Estamos ante lo que Jean Pierre Garnier ha descrito como la ville en rose, para la que la guinda –acreditación última de la ciudad como surtidor de experiencias innovadoras– sería la osadía de las performances rebeldes. Además, la apropiación protestataria de los lenguajes festivos, con lo que implican de transformación efímera de tiempos y espacios ordinarios, funciona como una variante contestataria de lo que Omar Calabrese ha llamado neobarroco, indisociable de la lógica de grandes eventos que preside hoy el marketing urbano. Es como si el talante socialmente estéril de la ostentación y la aparatosidad escénicas que caracterizan las puestas en escena publicitarias de las ciudades, hubieran encontrado su contrapartida –en realidad su complemento– en las impugnaciones de que son objeto, como si consenso y disenso tuvieran expresarse a través de un mismo código "artístico" y como si al final todo se resolviese en una gran función operística al natural o, mejor incluso, un musical hollywoodiense viviente, un ballet con canciones en el que tanto la autoridad como la desobediencia tuvieran que recurrir a la concepción del espacio público como decorado teatral y, en su seno, a la apoteosis constante de la pantomima y el disfraz y a la gestualidad dramática de cuerpos en acción. A veces se antoja que el destino de muchas acciones de arte público militante no es el público que asiste y se espera que participe y se movilice, ni siquiera una minoría entendida de iniciados o concienciados, ni tampoco un por fin renovado espacio museal, sino los mass media o directamente el youtube.

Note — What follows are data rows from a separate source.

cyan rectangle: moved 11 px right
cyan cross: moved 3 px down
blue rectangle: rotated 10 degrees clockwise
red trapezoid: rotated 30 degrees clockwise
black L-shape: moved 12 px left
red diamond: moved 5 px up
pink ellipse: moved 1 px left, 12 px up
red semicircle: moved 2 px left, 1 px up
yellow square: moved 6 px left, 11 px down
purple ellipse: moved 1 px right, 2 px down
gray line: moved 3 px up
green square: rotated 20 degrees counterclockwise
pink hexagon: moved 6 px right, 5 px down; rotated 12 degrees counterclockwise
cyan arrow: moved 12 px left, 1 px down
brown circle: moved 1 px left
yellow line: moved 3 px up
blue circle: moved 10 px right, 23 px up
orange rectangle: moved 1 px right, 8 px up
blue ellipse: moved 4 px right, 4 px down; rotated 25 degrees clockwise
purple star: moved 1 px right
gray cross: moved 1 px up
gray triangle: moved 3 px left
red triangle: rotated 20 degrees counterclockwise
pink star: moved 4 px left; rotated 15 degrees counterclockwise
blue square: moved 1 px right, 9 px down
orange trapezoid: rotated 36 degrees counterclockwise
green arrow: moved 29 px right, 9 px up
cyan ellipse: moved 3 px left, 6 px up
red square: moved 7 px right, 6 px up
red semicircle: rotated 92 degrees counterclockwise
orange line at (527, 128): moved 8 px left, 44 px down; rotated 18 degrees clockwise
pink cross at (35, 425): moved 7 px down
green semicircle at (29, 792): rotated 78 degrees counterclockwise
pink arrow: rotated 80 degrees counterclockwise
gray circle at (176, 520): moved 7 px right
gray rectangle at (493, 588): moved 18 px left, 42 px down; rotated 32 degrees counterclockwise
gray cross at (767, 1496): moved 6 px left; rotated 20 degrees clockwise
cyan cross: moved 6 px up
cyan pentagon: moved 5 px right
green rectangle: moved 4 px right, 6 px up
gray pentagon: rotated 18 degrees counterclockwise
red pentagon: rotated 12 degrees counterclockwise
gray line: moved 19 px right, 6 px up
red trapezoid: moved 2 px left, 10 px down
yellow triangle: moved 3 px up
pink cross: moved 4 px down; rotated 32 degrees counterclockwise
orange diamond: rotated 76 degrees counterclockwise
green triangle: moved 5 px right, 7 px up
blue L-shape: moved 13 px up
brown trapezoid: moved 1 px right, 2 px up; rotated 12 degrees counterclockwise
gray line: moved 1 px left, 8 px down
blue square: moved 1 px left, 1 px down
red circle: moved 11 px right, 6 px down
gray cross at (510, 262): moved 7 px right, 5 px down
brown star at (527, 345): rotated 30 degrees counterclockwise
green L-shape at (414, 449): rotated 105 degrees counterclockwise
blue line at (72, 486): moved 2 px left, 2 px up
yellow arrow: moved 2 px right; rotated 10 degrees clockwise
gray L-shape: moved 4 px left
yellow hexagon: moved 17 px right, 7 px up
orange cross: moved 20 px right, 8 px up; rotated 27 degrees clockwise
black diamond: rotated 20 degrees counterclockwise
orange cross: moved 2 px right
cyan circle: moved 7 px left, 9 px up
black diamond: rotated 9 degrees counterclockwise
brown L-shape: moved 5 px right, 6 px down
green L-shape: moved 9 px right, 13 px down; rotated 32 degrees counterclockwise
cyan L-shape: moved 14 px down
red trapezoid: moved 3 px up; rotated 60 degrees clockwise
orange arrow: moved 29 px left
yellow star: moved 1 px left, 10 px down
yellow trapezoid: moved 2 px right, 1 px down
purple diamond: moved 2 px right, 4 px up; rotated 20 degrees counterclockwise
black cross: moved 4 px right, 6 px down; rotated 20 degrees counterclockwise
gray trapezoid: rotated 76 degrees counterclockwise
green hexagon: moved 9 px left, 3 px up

Otro capítulo de revisión crítica sobre la estética crítica debería preguntarse si en su búsqueda de nuevas coordenadas de acción, ha podido y sabido mantener a raya las tentaciones atractoras provenientes de la rama artístico-cultural del sistema institucional y de los mecanismos estándar de producción y distribución de cultura, con su capacidad para digerir y convertir en caricatura y luego en negocio o coartada legitimadora toda respuesta política estéticamente formulada. Cabe preguntarse si las contraprogramaciones artivistas no han acabado formando parte, en última instancia, de aquellas mismas programaciones de las que se proclamaban disonancia.